What really struck me about ‘Johnny Patterson singing Bridget Donoghue’ is that it is so far removed from the aesthetic of the rest of the exhibition, Painted Universe. The other paintings seem pretty conventional in comparison and when I saw this I was really thrilled. The desperate violence of the face reminded me of The Scream by Edvard Munch, but also of the photographic series of monstrous clowns by Cindy Sherman. It is a face falling apart in horror. Then you look at the title and see, ‘Johnny Patterson singing Red O’ Donohue’.

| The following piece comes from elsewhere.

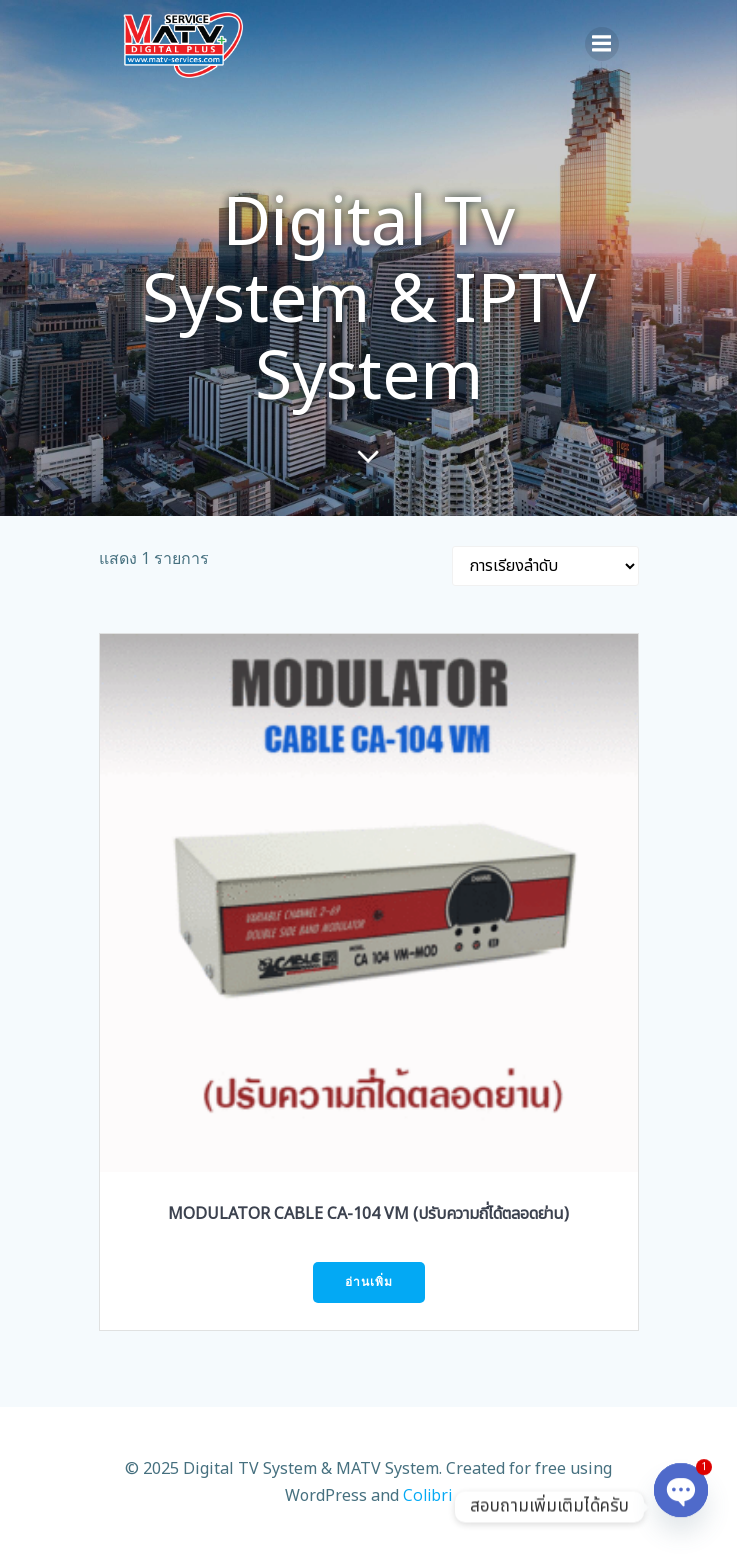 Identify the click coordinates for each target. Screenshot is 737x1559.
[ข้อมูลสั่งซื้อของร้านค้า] (545, 566)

When you think of a singing clown, it sounds kind of nice you know. A clown is a kind of a children’s entertainer. But then you examine this painting and that concept completely flips. I found it fascinating how he treats the paint. I think that it ventures so far from his usual style, the way that he is using the brush and really going into the paint by stirring it. Also, you have to examine the way he uses colour. Particularly yellow, which is one of the brightest, sunniest colours that you can imagine. But here, Yeats’ is mixing it with all these dark colors until it becomes contaminated. Transforming it into a dirty yellow, that, in the context of this painting, is utterly sad. It shows a remarkable depth of despair.

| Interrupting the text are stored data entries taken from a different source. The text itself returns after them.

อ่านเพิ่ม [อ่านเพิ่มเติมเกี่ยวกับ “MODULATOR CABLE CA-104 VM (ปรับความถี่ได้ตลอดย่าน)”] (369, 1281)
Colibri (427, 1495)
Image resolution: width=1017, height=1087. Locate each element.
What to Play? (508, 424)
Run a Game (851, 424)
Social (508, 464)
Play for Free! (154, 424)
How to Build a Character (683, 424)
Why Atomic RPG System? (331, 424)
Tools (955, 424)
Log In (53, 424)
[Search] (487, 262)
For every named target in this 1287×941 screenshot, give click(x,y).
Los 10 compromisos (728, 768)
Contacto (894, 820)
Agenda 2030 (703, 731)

When I was researching this painting, I came across a text by Roisin Kennedy on The Model’s website. The text stated that the painting was inspired by Yeats’ first memory of seeing the clown perform but he was also reflecting on the role of the artist, which made complete sense to me. The clown is standing before an audience, trying to entertain them and I think that is a great image. In that sense Yeats’ painting could be read as a distorted, absurd and ironic representation of exhibiting art and being an artist.